What does that mean? That now, more than ever, the money will be available to create entertaining content. And what’s the underpinning foundation of all those entertainment forms? The story. For our lifetime, what does it means? That more stories will be told, more than ever and that more budgets will be hunting to find the best stories. Remember that I mentioned that stories created currency? Well now, all that currency, will fund the story creation. Yet, purring money into a bad story won’t make it good.
The fascinating essence of story crafting is still ingrained in our human DNA. The skills of abstract thinking combined with powerful communication skills not only differentiate us from other species but differentiate us from each other. The best stories will still come from the best storytellers. Good craftmanship will be a skill required today more than ever and will be handsomely rewarded. Good stories, when found, will be conveyed with the most sophisticated technologies and harmonized with the most delightful artforms available. Still, simple stories like the story of Pánfilo the Running Mouse can become memorable and can create and indissoluble bond.
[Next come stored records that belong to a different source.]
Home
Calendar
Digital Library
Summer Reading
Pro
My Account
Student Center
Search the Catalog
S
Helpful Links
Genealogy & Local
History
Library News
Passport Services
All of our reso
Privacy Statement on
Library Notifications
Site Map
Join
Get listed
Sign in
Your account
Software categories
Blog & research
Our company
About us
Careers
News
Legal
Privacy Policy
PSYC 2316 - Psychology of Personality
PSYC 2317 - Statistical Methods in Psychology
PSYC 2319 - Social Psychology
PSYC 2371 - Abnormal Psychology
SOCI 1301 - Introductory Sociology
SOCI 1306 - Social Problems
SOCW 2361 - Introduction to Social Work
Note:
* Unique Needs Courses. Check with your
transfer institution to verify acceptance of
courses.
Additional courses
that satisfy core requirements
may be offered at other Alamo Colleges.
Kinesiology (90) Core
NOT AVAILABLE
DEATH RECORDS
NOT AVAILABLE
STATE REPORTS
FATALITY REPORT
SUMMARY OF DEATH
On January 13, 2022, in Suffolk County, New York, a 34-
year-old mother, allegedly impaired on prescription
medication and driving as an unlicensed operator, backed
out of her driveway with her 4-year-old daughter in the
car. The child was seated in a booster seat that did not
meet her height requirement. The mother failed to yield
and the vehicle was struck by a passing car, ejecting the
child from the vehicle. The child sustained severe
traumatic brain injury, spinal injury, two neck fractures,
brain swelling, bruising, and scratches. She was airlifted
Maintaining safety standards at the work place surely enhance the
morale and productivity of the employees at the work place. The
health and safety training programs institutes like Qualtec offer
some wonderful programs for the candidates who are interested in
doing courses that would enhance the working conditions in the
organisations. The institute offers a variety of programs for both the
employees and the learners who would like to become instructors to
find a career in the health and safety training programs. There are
As an audience, we will be bombarded ubiquitously with stories. We will have numberless options to pick up from to understand and compare our life with. If storytelling has been the tool to evolve our species, then our evolution will go even faster than ever from now on. Stories will be told in the best possible way, will be everywhere and will be cheap or free.
But, considering that noisy landscape. What is the most important story to be told? to be written? to be shared? Our own story.
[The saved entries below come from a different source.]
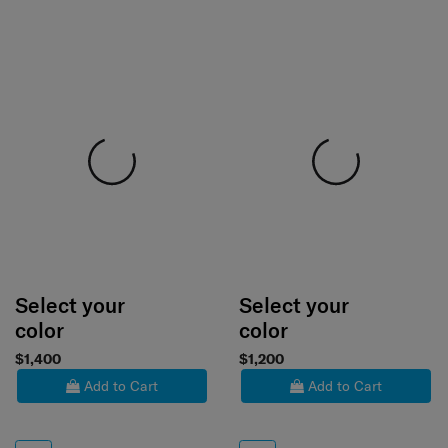
Select your
Select your
color
color
$1,400
$1,200
Add to Cart
Add to Cart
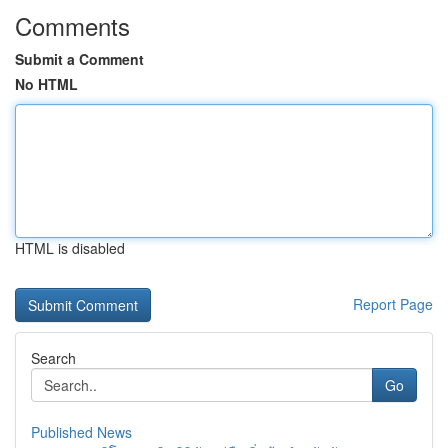
Comments
Submit a Comment
No HTML
HTML is disabled
Report Page
Search
Go
Published News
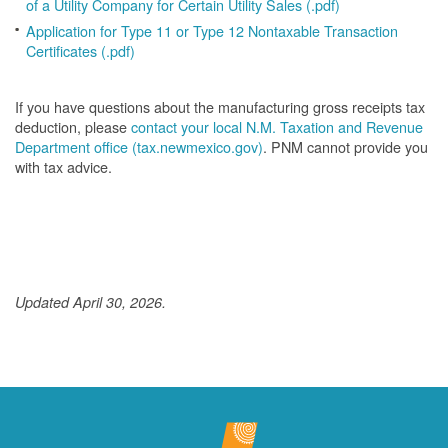
of a Utility Company for Certain Utility Sales (.pdf)
Application for Type 11 or Type 12 Nontaxable Transaction
Certificates (.pdf)
If you have questions about the manufacturing gross receipts tax
deduction, please
contact your local N.M. Taxation and Revenue
Department office (tax.newmexico.gov)
. PNM cannot provide you
with tax advice.
Updated April 30, 2026.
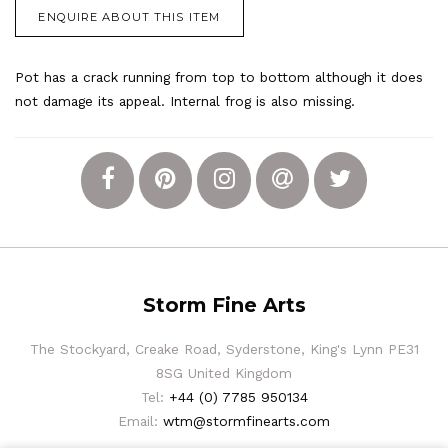
ENQUIRE ABOUT THIS ITEM
Pot has a crack running from top to bottom although it does
not damage its appeal. Internal frog is also missing.
Storm Fine Arts
The Stockyard, Creake Road, Syderstone, King's Lynn PE31
8SG United Kingdom
Tel:
+44 (0) 7785 950134
Email:
wtm@stormfinearts.com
The story of ourselves should make us feel proud of who we are. The story that we see in our eyes when we look at the mirror is the most significant one. The impact that we make in the world we live in. The happiness that we give to others. The causes that we stand up for. And, even the skills that we develop to live a better and happier life. Those are the relevant chapters to craft in our life book.
Yes, it’s all about storytelling but in the end, the most important story to be told is our own. All craftsmanship tools that we can develop should aim to tell us honest, candid, inspiring stories to move our life forward. If we are able to do so, storytelling will be the most healing, fulfilling, surviving tool that we can ever develop.